From the sharp intake of breath Hiroki guessed that the lord’s sleepless nights had become a topic of conversation amidst the inhabitants of the compound. “Go,” the guard told someone. A dark figure ran back toward the gatehouse.

“Who is this?” the captain asked. “One of you?”


“Oh, not at all,” Hiroki told him. “Though I did think I ought to warn people about him.”

“Good evening,” a new voice said from out of the darkness.

You got here faster than I expected, Hiroki told the newcomer. “Good evening, Lord Hosokawa,” he said. “Have you misplaced someone, by any chance?”

Hosokawa Katsunata stepped into the circle of torchlight. “I had heard that Togashi Shokan had come here tonight,” he said. His voice was cool, utterly without inflection. Looking down at the corpse he said, “Oh. What a pity.” Just as if you hadn’t ordered those bowmen to fire, Hiroki thought.

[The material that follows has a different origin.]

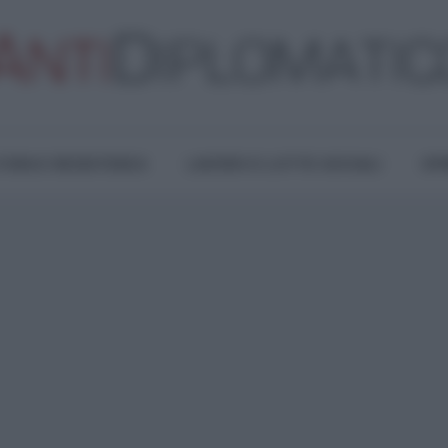
TURA E RESISTENZA
LAVORO E LOTTE SOCIALI
OPI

“I doubt he even had enough money to pay for a funeral,” the boy said. “I suppose I will have to do it, now.”

“Amida save us,” Tetsuo muttered. Yes, Hiroki said silently, this is a most cold and unnatural boy we have been dealing with.

“I see you received my warning,” Hiroki told him, matching Hosokawa’s tone.

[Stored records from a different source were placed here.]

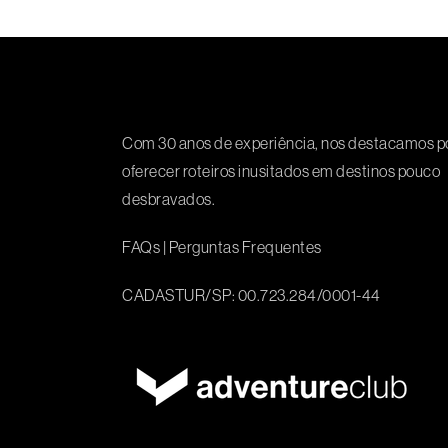
Com 30 anos de experiência, nos destacamos p
oferecer roteiros inusitados em destinos pouco
desbravados.
FAQs
|
Perguntas Frequentes
CADASTUR/SP: 00.723.284/0001-44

“Yes, and thank you. Though I didn’t really need it. Togashi was as clumsy at betrayal as he was in most matters of human interaction.”

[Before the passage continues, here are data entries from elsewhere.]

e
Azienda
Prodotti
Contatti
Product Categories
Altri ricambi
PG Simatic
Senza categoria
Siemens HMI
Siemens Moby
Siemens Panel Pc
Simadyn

“Might I ask you to confirm my guess as to where you were when I tried to pass the warning to you?” Hiroki asked.

“I was having a small, brief meeting with my good friend Miyoshi Motonaga,” Hosokawa said. Hiroki stepped back, startled. That was not what he had guessed — and from the small, tight smile on his face, Hosokawa knew this.

“I had not thought you would be dealing with Lord Miyoshi Motonaga directly,” Hiroki told him, “more accustomed as you are to working obliquely. Now that you are no longer at risk from your unhappy lover, Lord Hosokawa, could I ask you for some simple truth? Why did you decide to offer us up to Miyoshi Motonaga?”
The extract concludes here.